INFORMATION PROVIDED:
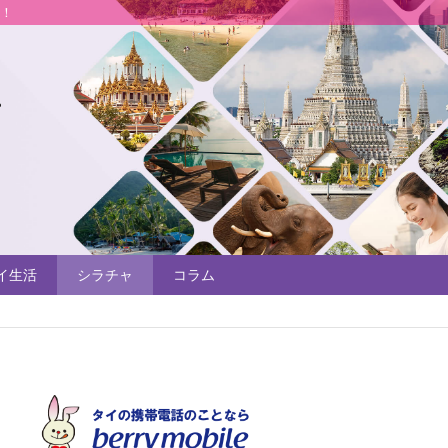
説！
イ生活
シラチャ
コラム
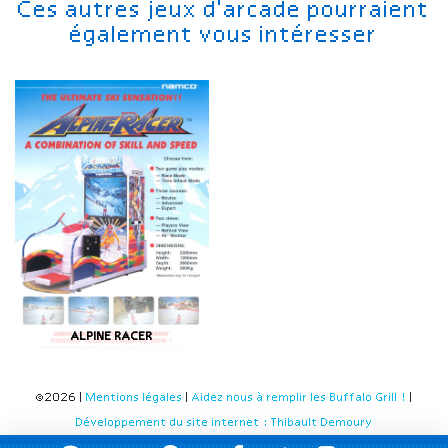
Ces autres jeux d'arcade pourraient
également vous intéresser
ALPINE RACER
©2026 |
Mentions légales
|
Aidez nous à remplir les Buffalo Grill !
|
Développement du site internet : Thibault Demoury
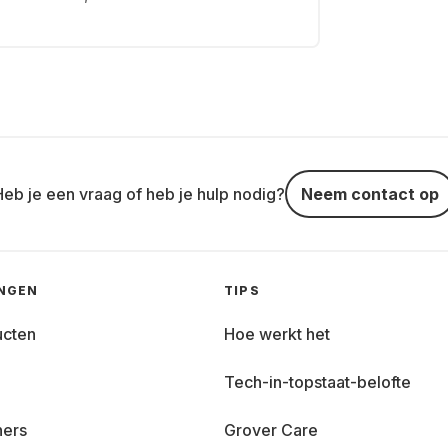
Heb je een vraag of heb je hulp nodig?
Neem contact op
INGEN
TIPS
ucten
Hoe werkt het
Tech-in-topstaat-belofte
ners
Grover Care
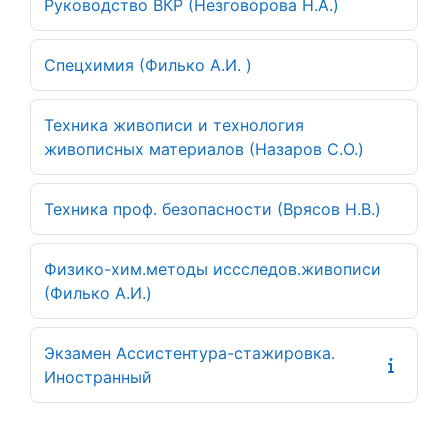
Руководство ВКР (Незговорова Н.А.)
Спецхимия (Филько А.И. )
Техника живописи и технология
живописных материалов (Назаров С.О.)
Техника проф. безопасности (Врясов Н.В.)
Физико-хим.методы иссследов.живописи
(Филько А.И.)
Экзамен Ассистентура-стажировка.
Иностранный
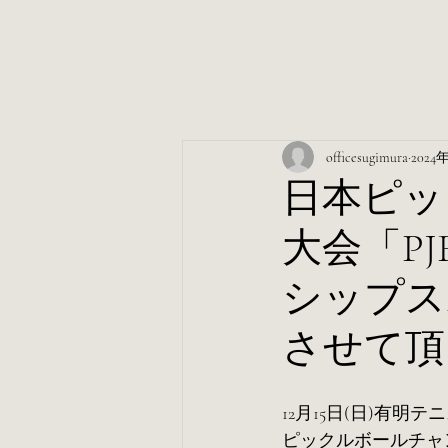
officesugimura
2024
日本ピッ
大会「P
シップス
させて頂
12月15日(日)有
ピックルボールチャ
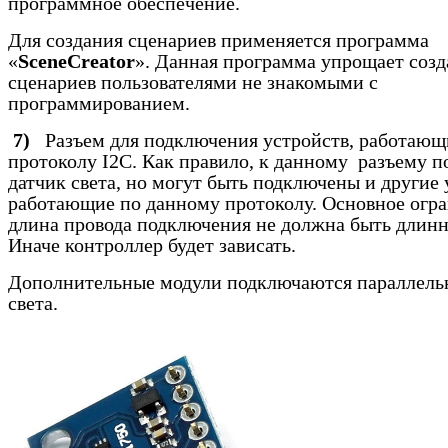
программное обеспечение.
Для создания сценариев применяется программа
«
SceneCreator
». Данная программа упрощает соз
сценариев пользователями не знакомыми с
программированием.
7)
Разъем для подключения устройств, работающ
протоколу
I
2
C
. Как правило, к данному разъему 
датчик света, но могут быть подключены и другие 
работающие по данному протоколу. Основное огра
длина провода подключения не должна быть длинн
Иначе контроллер будет зависать.
Дополнительные модули подключаются параллель
света.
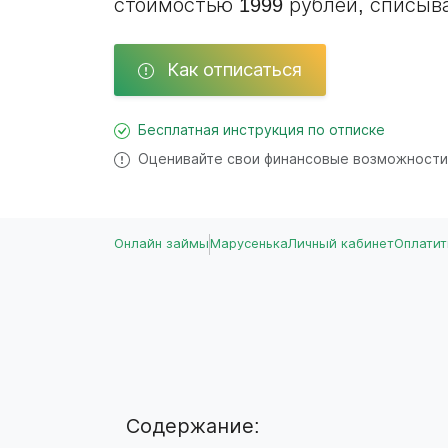
стоимостью 1999 рублей, списыва
Как отписаться
Бесплатная инструкция по отписке
Оценивайте свои финансовые возможности
Онлайн займы
Марусенька
Личный кабинет
Оплатит
Содержание:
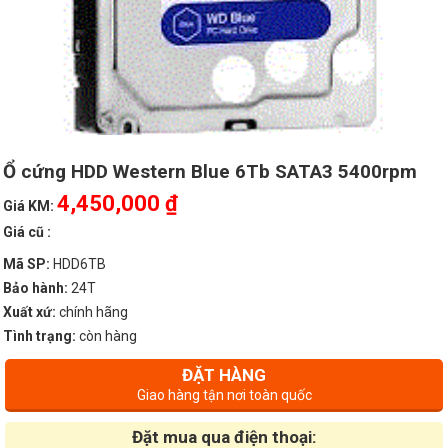
Ổ cứng HDD Western Blue 6Tb SATA3 5400rpm
4,450,000 ₫
Giá KM:
Giá cũ :
Mã SP:
HDD6TB
Bảo hành:
24T
Xuất xứ:
chính hãng
Tình trạng:
còn hàng
ĐẶT HÀNG
Giao hàng tận nơi toàn quốc
Đặt mua qua điện thoại:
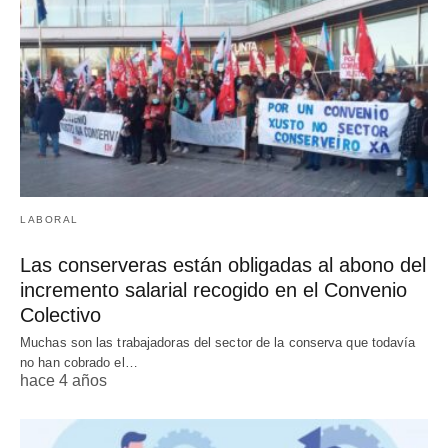
LABORAL
Las conserveras están obligadas al abono del
incremento salarial recogido en el Convenio
Colectivo
Muchas son las trabajadoras del sector de la conserva que todavía
no han cobrado el…
hace 4 años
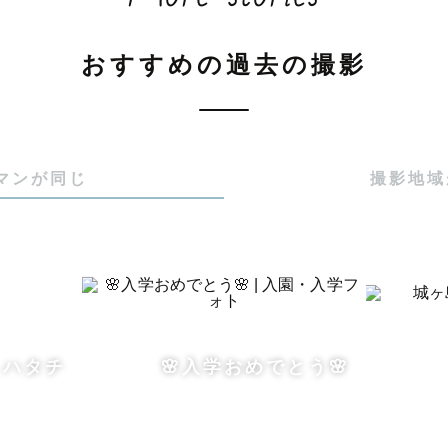
おすすめの過去の撮影
マンが同じ
撮影地域
ハタチ
🌸入学おめでとう🌸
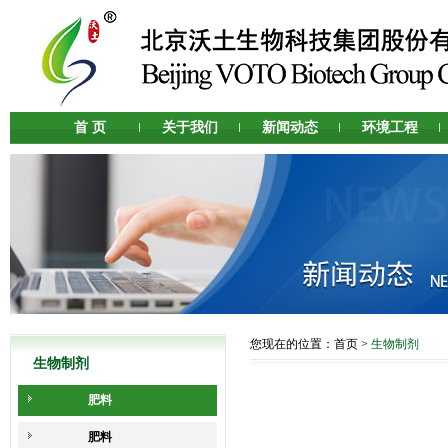
首 页
关于我们
新闻动态
环境工程
您现在的位置：
首页
>
生物制剂
生物制剂
肥料
肥料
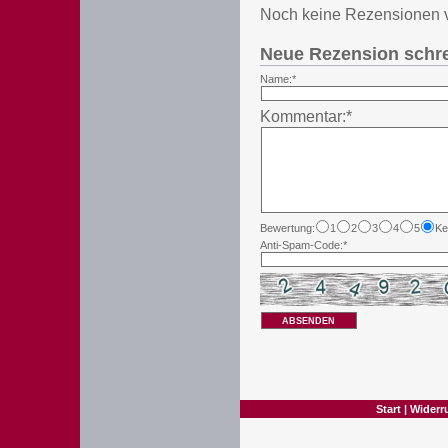
Noch keine Rezensionen 
Neue Rezension schr
Name:*
Kommentar:*
Bewertung:
1
2
3
4
5
Ke
Anti-Spam-Code:*
ABSENDEN
Start
|
Widerr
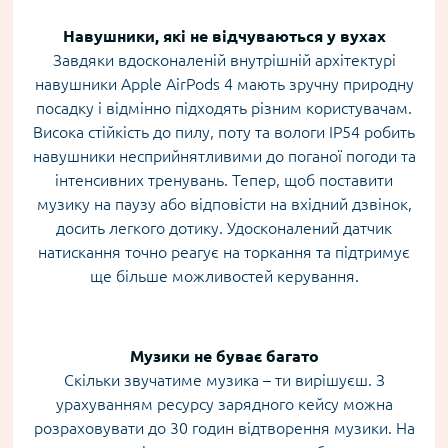
Навушники, які не відчуваються у вухах
Завдяки вдосконаленій внутрішній архітектурі
навушники Apple AirPods 4 мають зручну природну
посадку і відмінно підходять різним користувачам.
Висока стійкість до пилу, поту та вологи IP54 робить
навушники несприйнятливими до поганої погоди та
інтенсивних тренувань. Тепер, щоб поставити
музику на паузу або відповісти на вхідний дзвінок,
досить легкого дотику. Удосконалений датчик
натискання точно реагує на торкання та підтримує
ще більше можливостей керування.
Музики не буває багато
Скільки звучатиме музика – ти вирішуєш. З
урахуванням ресурсу зарядного кейсу можна
розраховувати до 30 годин відтворення музики. На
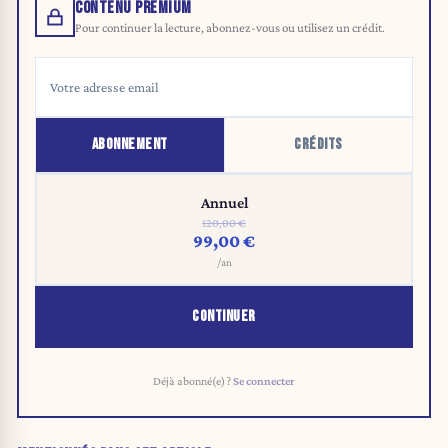
CONTENU PREMIUM
Pour continuer la lecture, abonnez-vous ou utilisez un crédit.
ABONNEMENT
CRÉDITS
Annuel
120,00 €
99,00 €
/an
CONTINUER
Déjà abonné(e) ?
Se connecter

TRY IT:
Above are the records. Copy word for word only their lines from the one holding "Mentions légales" through the one holding "навушники несприйнятливими до", both included, and skip the images.

THE COMPLETED TASK:
Mentions légales
|
Aidez nous à remplir les Buffalo Grill !
|
Développement du site internet : Thibault Demoury
Heb je een vraag of heb je hulp nodig?
Neem contact op
INGEN
TIPS
ucten
Hoe werkt het
Tech-in-topstaat-belofte
ners
Grover Care
Руководство ВКР (Незговорова Н.А.)
Спецхимия (Филько А.И. )
Техника живописи и технология
живописных материалов (Назаров С.О.)
Техника проф. безопасности (Врясов Н.В.)
Физико-хим.методы иссследов.живописи
(Филько А.И.)
Экзамен Ассистентура-стажировка.
Иностранный
officesugimura
2024
日本ピッ
大会「P
シップス
させて頂
12月15日(日)有
ピックルボールチャ
программное обеспечение.
Для создания сценариев применяется программа
«
SceneCreator
». Данная программа упрощает соз
сценариев пользователями не знакомыми с
программированием.
7)
Разъем для подключения устройств, работающ
протоколу
I
2
C
. Как правило, к данному разъему 
датчик света, но могут быть подключены и другие 
работающие по данному протоколу. Основное огра
длина провода подключения не должна быть длинн
Иначе контроллер будет зависать.
Дополнительные модули подключаются параллель
света.
стоимостью 1999 рублей, списыва
Как отписаться
Бесплатная инструкция по отписке
Оценивайте свои финансовые возможности
Онлайн займы
Марусенька
Личный кабинет
Оплатит
Содержание:
Ổ cứng HDD Western Blue 6Tb SATA3 5400rpm
4,450,000 ₫
Giá KM:
Giá cũ :
Mã SP:
HDD6TB
Bảo hành:
24T
Xuất xứ:
chính hãng
Tình trạng:
còn hàng
ĐẶT HÀNG
Giao hàng tận nơi toàn quốc
Đặt mua qua điện thoại:
LABORAL
Las conserveras están obligadas al abono del
incremento salarial recogido en el Convenio
Colectivo
Muchas son las trabajadoras del sector de la conserva que todavía
no han cobrado el…
hace 4 años
おすすめの過去の撮影
マンが同じ
撮影地域
ハタチ
🌸入学おめでとう🌸
首 页
关于我们
新闻动态
环境工程
您现在的位置：
首页
>
生物制剂
生物制剂
肥料
肥料
Noch keine Rezensionen 
Neue Rezension schr
Name:*
Kommentar:*
Bewertung:
1
2
3
4
5
Ke
Anti-Spam-Code:*
ABSENDEN
Start
|
Widerr
Навушники, які не відчуваються у вухах
Завдяки вдосконаленій внутрішній архітектурі
навушники Apple AirPods 4 мають зручну природну
посадку і відмінно підходять різним користувачам.
Висока стійкість до пилу, поту та вологи IP54 робить
навушники несприйнятливими до поганої погоди та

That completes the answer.